[Page-level text extractions]
========================================================================

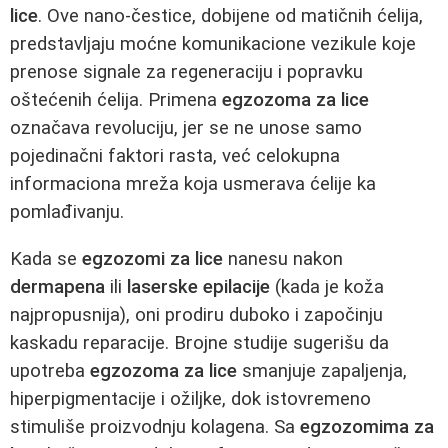
lice
. Ove nano-čestice, dobijene od matičnih ćelija,
predstavljaju moćne komunikacione vezikule koje
prenose signale za regeneraciju i popravku
oštećenih ćelija. Primena
egzozoma za lice
označava revoluciju, jer se ne unose samo
pojedinačni faktori rasta, već celokupna
informaciona mreža koja usmerava ćelije ka
pomlađivanju.
Kada se
egzozomi za lice
nanesu nakon
dermapena
ili
laserske epilacije
(kada je koža
najpropusnija), oni prodiru duboko i započinju
kaskadu reparacije. Brojne studije sugerišu da
upotreba
egzozoma za lice
smanjuje zapaljenja,
hiperpigmentacije i ožiljke, dok istovremeno
stimuliše proizvodnju kolagena. Sa
egzozomima za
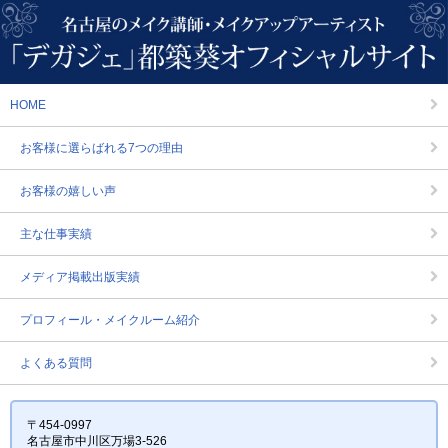
HOME
お客様に選らばれる7つの理由
お客様の嬉しい声
主な仕事実績
メディア掲載出版実績
プロフィール・メイクルーム紹介
よくある質問
〒454-0997
名古屋市中川区万場3-526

========================================================================

## WHAT THIS TASK INVOLVES
Restating the data word for word is the task, and pictures are to be omitted.

## OUTPUT OF THE TASK
lice
. Ove nano-čestice, dobijene od matičnih ćelija,
predstavljaju moćne komunikacione vezikule koje
prenose signale za regeneraciju i popravku
oštećenih ćelija. Primena
egzozoma za lice
označava revoluciju, jer se ne unose samo
pojedinačni faktori rasta, već celokupna
informaciona mreža koja usmerava ćelije ka
pomlađivanju.
Kada se
egzozomi za lice
nanesu nakon
dermapena
ili
laserske epilacije
(kada je koža
najpropusnija), oni prodiru duboko i započinju
kaskadu reparacije. Brojne studije sugerišu da
upotreba
egzozoma za lice
smanjuje zapaljenja,
hiperpigmentacije i ožiljke, dok istovremeno
stimuliše proizvodnju kolagena. Sa
egzozomima za
HOME
お客様に選らばれる7つの理由
お客様の嬉しい声
主な仕事実績
メディア掲載出版実績
プロフィール・メイクルーム紹介
よくある質問
〒454-0997
名古屋市中川区万場3-526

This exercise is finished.